Project Overview
This project, NetReaper, is a machine learning security hackathon project focused on developing an adversarial-resilient intrusion detection system using the NSL-KDD dataset. It employs a three-stage pipeline complemented by an interactive Streamlit dashboard for visualization and analysis.
Architecture and Workflow
- Stage A: Baseline Classification: Implemented in stage_a_baseline.py, this stage establishes a foundational intrusion classification model. Outputs include accuracy metrics, confusion matrices, ROC curves, and feature importance charts.
- Stage B: Adversarial Simulation: This stage, handled by attack_simulation.py and run_stage_b_attack.py, simulates adversarial attacks to test the resilience of the detection system. It can operate in dummy or real-data modes, supporting models like Random Forest (rf) and XGBoost (xgb). The output includes adversarial samples (X_adversarial_samples.csv).
- Stage C: Anomaly Safety Net: Utilizing stage_c_anomaly.py and stage_c_test.py, this stage implements an Isolation Forest model to act as a safety net, detecting anomalies. It generates a trained model (stage_c_isolation_forest.pkl) and SHAP summary plots (stage_c_shap_summary.png).
- Streamlit Dashboard: The app.py script powers an interactive dashboard that integrates the outputs from all stages. The current version includes cached data and model artifacts for efficiency, a unified adversarial path, a tabbed layout for different views (Dashboard, Detailed Analysis, Raw Data), and metric deltas to show attack impact and recovery.
Dataset and Setup
The project utilizes the KDDTrain_with_headers.csv dataset, with the 'label' column as the target. Setup involves installing dependencies via pip install -r requirements.txt.
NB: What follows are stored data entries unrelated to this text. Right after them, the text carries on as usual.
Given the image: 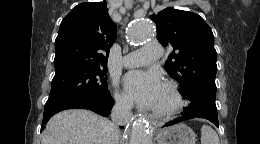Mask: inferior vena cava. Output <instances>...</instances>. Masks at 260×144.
<instances>
[{
	"mask_svg": "<svg viewBox=\"0 0 260 144\" xmlns=\"http://www.w3.org/2000/svg\"><path fill=\"white\" fill-rule=\"evenodd\" d=\"M133 103L124 98H117L111 111L112 126L119 137V126L126 125L132 116ZM118 144V142H116Z\"/></svg>",
	"mask_w": 260,
	"mask_h": 144,
	"instance_id": "inferior-vena-cava-1",
	"label": "inferior vena cava"
}]
</instances>
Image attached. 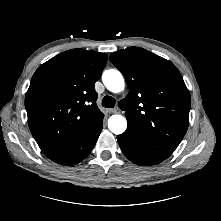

Integration and Conventions
The anomaly convention in Stage C is -1 for anomaly and 1 for normal. The final defensive decision rule classifies an event as an attack if the classifier predicts an attack (1) OR the anomaly detector flags it as an anomaly (-1).
Documentation
Additional documentation is available in PROJECT_EXPLANATION.md, context.md, and handover.md, providing technical details, implementation status, and handover information.